Aber wir haben ja noch Gabriel. Er rennt wie der Teufel und kommt zu mehreren Möglichkeiten, hat in der 75. Minute, von Patrick magistral lanciert, den sicheren Treffer auf dem Fuss, schickt den Goalie (vor dem er allein auftauchen konnte) in die weite Ecke … und dieser lenkt mit den Fingerspitzen in Corner.

So bleibt es zuletzt bei der blöden 0:1-Niederlage, die wir uns gleich zu Beginn eingebrockt hatten.

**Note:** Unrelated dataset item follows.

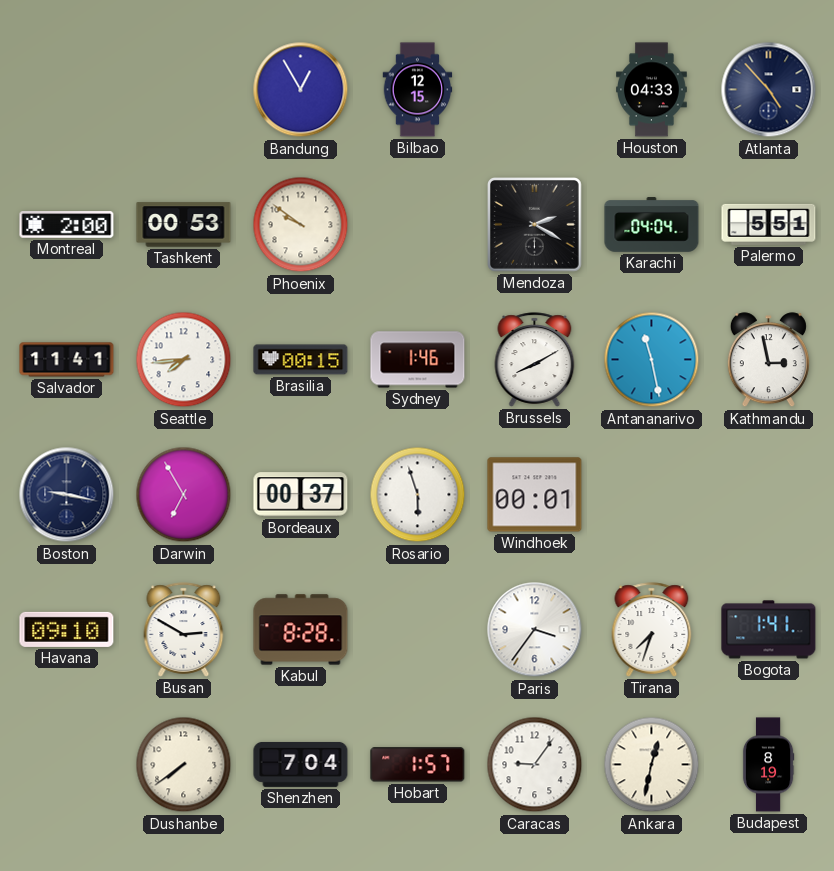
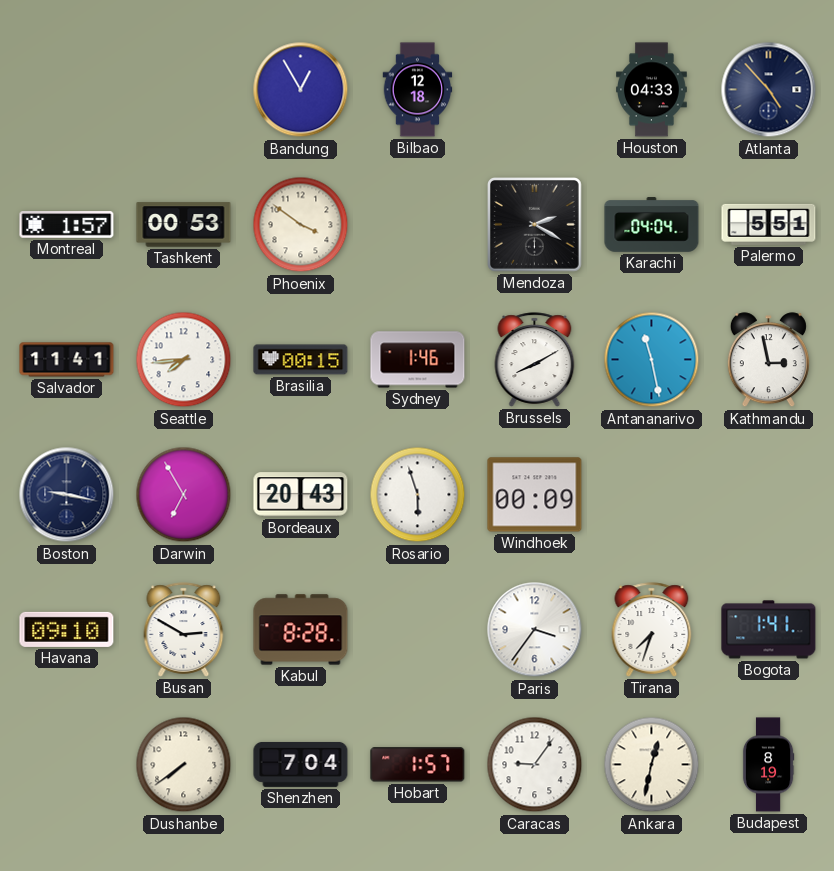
Bilbao: 12:15 -> 12:18
Montreal: 2:00 -> 1:57
Phoenix: 9:51 -> 3:51
Bordeaux: 00:37 -> 20:43
Windhoek: 00:01 -> 00:09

Schon ihren ersten Eckball verwerteten die Sputniks nach vier Minuten zur Führung. Depo war schlicht noch nicht parat, war eine halbe Stunde lang wie gelähmt. Unser Hüter Luca musste öfter eine der entwischten Sputnik-Spitzen stoppen, er hielt dabei alles hin, Kopf und Kragen, Hand und Fuss … und einmal – uiiii, Luca! Es tat allein schon zum Zuschauen weh! – sogar die Eier. Und er konnte weiteres Ungemach verhindern.

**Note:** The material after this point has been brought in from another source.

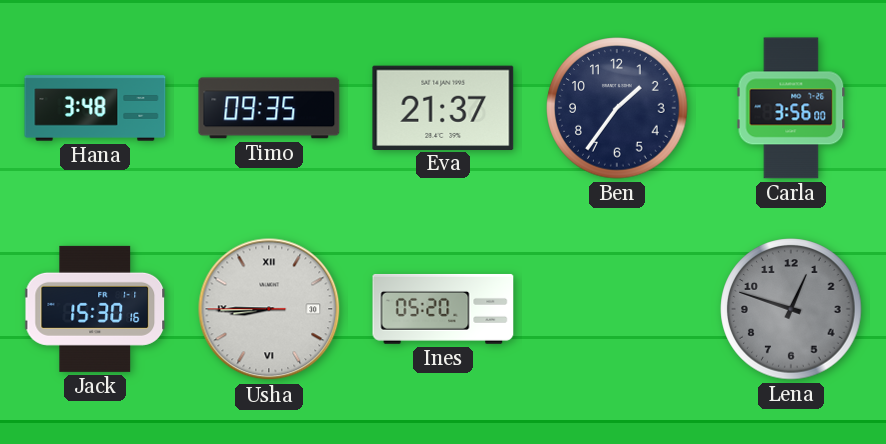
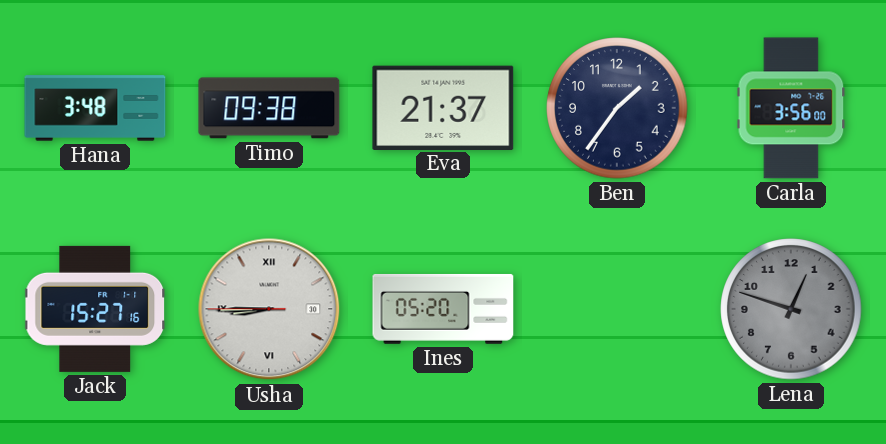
Timo: 09:35 -> 09:38
Jack: 15:30 -> 15:27
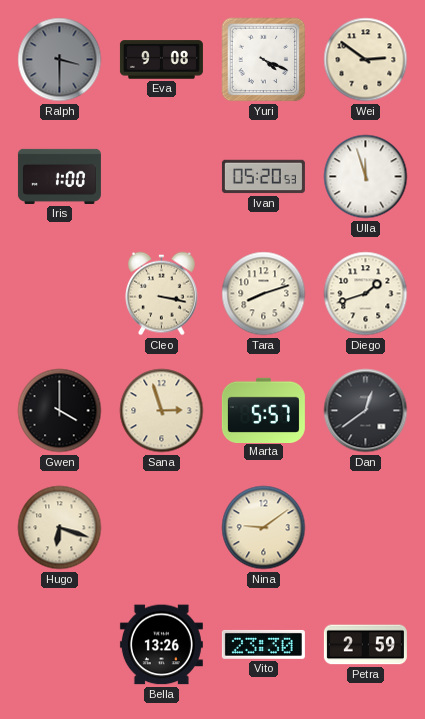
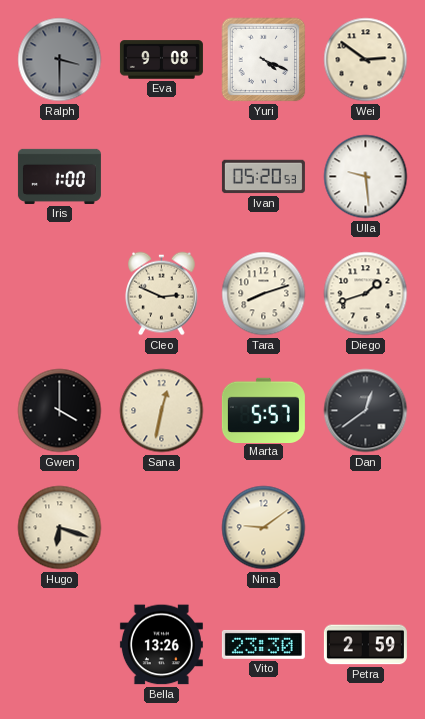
Ulla: 11:57 -> 9:29
Cleo: 3:17 -> 2:49
Sana: 2:57 -> 12:32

Weil aber unser Sturmlauf nach der Pause (den Sputnik-Lattenschuss aus der 73. Minute unterschlagen wir jetzt einfach mal) unbelohnt blieb, wars ein missratener Saisonstart. Trotz dem tapferen Rackerer Oklé, unserem besten Mann; trotz Schummsi, der von sich behauptet, nicht ballsicher zu sein, auf dem Rasen aber als super Vögi-Ersatz im Abwehrzentrum einen achtzigminütigen Gegenbeweis hinlegt; trotz den unermüdlichen Meyer Bros. auf den Aussenbahnen; trotz Kai, der sich gut ins Team fügte, und trotz den willkommenen Neulingen Benjamin und Andreas, die als Aussenbacks gut standen und auf ihren Positionen mehr als nur valable Alternativen zu uns Oldies sind …

Fazit: Wieder mal einen Saisonstart verschlafen. Ein Trainingslager oder zumindest  -spiel tut 2015 unbedingt Not!!
Auch nächsten Sonntag gilt ¡Deportivo o muerte! und ¡Hasta la victoria siempre! und … ¡Gopferglemmi nicht im letzten Moment an- oder abmelden!